Die Forderungen sind dabei allesamt nicht neu. Beklagt wird von den drei Kassenverbänden seit Jahren, dass der GKV-interne Finanzausgleich den AOKen Geld in die Kassen spüle, das sie nicht bräuchten – die Ausgleichszahlungen für Diagnosen also höher seien als die Ausgaben für jene Versicherten. Auf diese Weise hätten die AOKen inzwischen mehr als 1,5 Milliarden Euro Überschüsse angespart, während die Ersatzkassen mit etwa 900 Millionen Euro im Minus lägen, wie auch BKKen und IKK, denen jeweils um die 250 Millionen fehlten.
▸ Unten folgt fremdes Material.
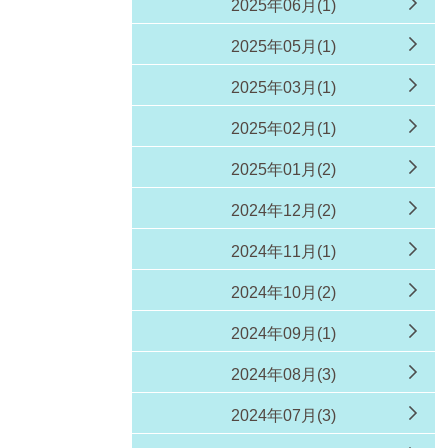
2025年06月(1)
2025年05月(1)
2025年03月(1)
2025年02月(1)
2025年01月(2)
2024年12月(2)
2024年11月(1)
2024年10月(2)
2024年09月(1)
2024年08月(3)
2024年07月(3)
Mit einer besseren Wettbewerbsfähigkeit, wie oft von der AOK zu hören, habe das nichts zu tun, sagte Knieps, „das ist lächerlich“. Er sage nicht, dass die AOK manipuliere, aber es sei auffällig, dass Selektivverträge der AOKen in Baden-Württemberg und anderen Ländern von den Landesaufsichten „großzügiger ausgelegt“ würden als bei Prüfungen des Bundesversicherungsamtes. AOKen und Landesregierungen, wollte Knieps damit sagen, seien oft eng miteinander verknüpft und stützten sich gegenseitig. „Ich kann es nicht mehr hören, dass sich angeblich die guten Kassenmanager alle bei der AOK sammeln, und dann auch noch vor allem in Thüringen, Sachsen und Sachen-Anhalt“ – in diesen Ländern haben die AOKen die größten Überschüsse und mit die niedrigsten Zusatzbeiträge.
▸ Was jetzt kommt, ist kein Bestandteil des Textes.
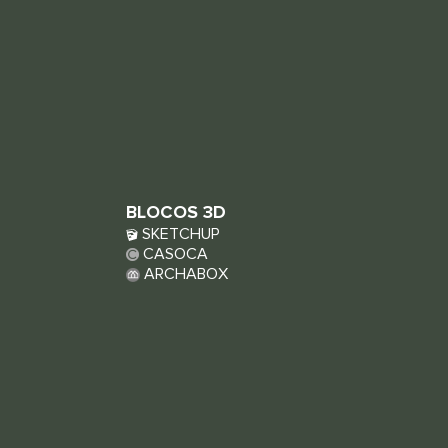
BLOCOS 3D
SKETCHUP
CASOCA
ARCHABOX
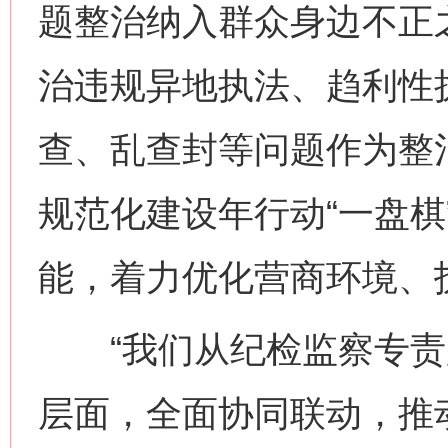
题整治纳入群众身边不正
治违规异地执法、趋利性
查、乱查封等问题作为整
规范化建设年行动“一盘棋
能，着力优化营商环境、
“我们从纪检监察专责
层面，全面协同联动，推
Jürgen Hohnl, Geschäftsführer der Interessenvertretung der Innungskrankenkassen, sagte, dass die AOK Möglichkeiten habe, „auf Diagnosen Einfluss zu nehmen“, um so die RSA-Zuflüsse zu erhöhen. Beispielhaft seien dafür die Adipositas-Diagnosen, die seit 2013 RSA-relevant sind und die sich bei der AOK zwischen 2013 und 2016 mehr als verdreifacht hätten.

Manipulation mit fiktiven Versicherten

Als besonders wichtig bezeichneten es die drei Kassenvertreter, dass im kommenden Entlastungsgesetz der Plan bestehen bleibe, im Bereich der obligatorischen Anschlussversicherten rückwirkend zu bereinigen. Dabei geht es um Versicherte, die keine Beiträge mehr zahlen und oft auch nicht mehr auffindbar sind. Es handle sich hier um schätzungsweise mehrere hunderttausend Fälle, schätzte Franz Knieps. „Es kann nicht sein“, sagte er, „dass Krankenkassen fiktive Mitgliedschaften aufrechterhalten, um Zuweisungen aus dem RSA zu beziehen“. Die AOK profitiere auch hier besonders und dürfe deshalb nicht „mit ihrem Versuch durchkommen, die rückwirkende Prüfung zu vereiteln“.